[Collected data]
★ ★ ★ ★ ★
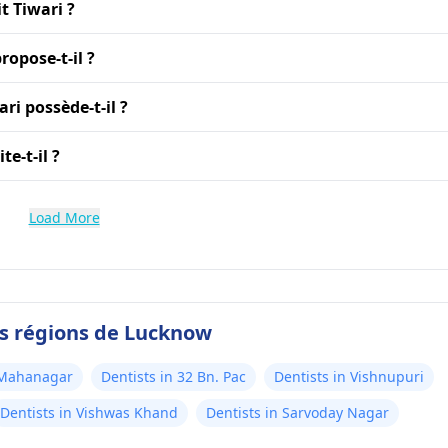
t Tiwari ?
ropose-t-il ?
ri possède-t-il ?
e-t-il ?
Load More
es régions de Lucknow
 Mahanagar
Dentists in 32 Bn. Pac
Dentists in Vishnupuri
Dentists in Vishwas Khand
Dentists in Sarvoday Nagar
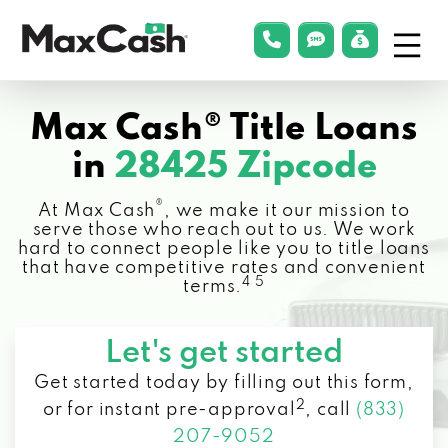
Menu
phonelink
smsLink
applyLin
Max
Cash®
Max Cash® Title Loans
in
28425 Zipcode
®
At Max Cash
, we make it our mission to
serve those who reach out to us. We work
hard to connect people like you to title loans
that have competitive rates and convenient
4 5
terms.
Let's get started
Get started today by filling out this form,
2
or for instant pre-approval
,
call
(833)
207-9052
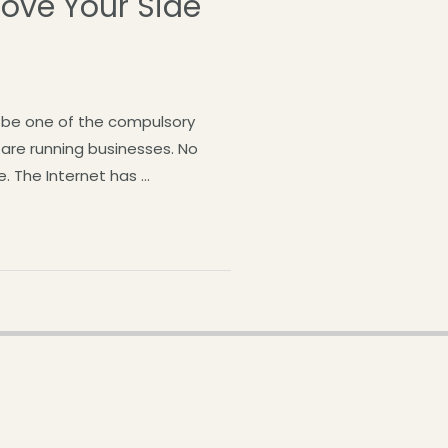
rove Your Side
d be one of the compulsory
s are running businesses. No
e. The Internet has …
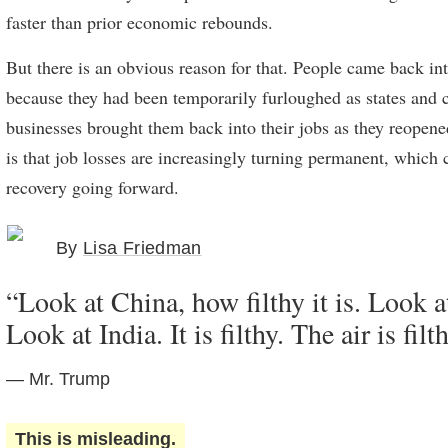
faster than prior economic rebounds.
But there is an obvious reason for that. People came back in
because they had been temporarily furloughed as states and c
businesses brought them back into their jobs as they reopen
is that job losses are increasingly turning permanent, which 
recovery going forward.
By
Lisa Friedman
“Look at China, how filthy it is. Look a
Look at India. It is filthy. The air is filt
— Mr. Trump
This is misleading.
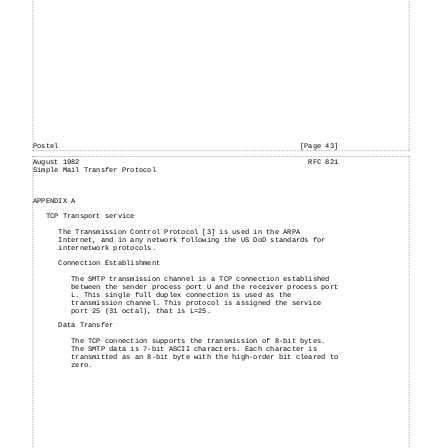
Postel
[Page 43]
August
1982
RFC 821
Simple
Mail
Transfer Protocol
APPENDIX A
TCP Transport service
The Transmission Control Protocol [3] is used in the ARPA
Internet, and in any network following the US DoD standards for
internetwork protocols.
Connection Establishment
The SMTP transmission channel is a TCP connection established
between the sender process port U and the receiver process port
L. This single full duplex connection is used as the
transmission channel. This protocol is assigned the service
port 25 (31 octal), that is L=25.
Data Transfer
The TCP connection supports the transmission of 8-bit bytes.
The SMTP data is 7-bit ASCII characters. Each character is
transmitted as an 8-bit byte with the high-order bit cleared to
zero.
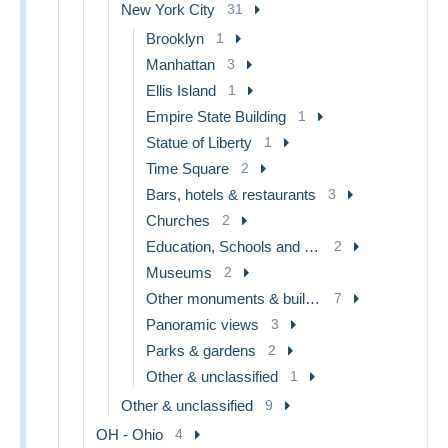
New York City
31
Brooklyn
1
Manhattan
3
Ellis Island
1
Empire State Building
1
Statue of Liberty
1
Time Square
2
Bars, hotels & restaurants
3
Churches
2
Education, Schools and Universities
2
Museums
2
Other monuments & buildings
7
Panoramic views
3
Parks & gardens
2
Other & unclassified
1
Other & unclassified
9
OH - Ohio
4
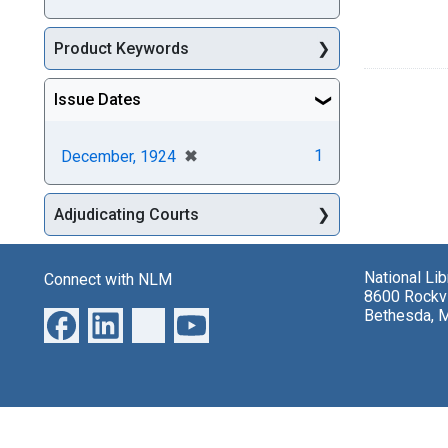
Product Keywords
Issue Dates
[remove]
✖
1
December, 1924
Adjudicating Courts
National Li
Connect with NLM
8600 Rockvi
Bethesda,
★ ★ ★ ★ ★
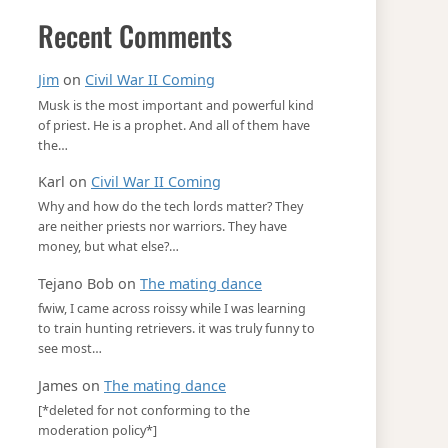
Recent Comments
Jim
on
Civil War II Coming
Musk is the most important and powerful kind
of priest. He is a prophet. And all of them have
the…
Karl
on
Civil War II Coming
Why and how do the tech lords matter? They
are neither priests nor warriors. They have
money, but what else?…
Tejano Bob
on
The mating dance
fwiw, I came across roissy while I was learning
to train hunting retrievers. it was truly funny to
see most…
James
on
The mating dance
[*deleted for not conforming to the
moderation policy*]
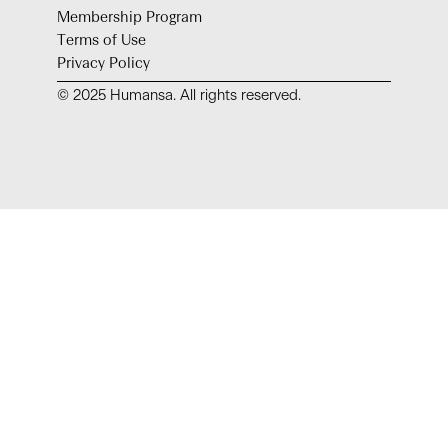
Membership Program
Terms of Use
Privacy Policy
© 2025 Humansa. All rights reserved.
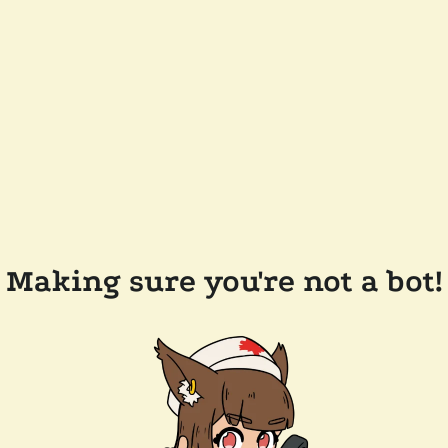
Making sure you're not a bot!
★ ★ ★ ★ ★
In the data above, each line holding "with" is to be found and copied.

# SOLVED EXERCISE
transmitted as an 8-bit byte with the high-order bit cleared to
Connect with NLM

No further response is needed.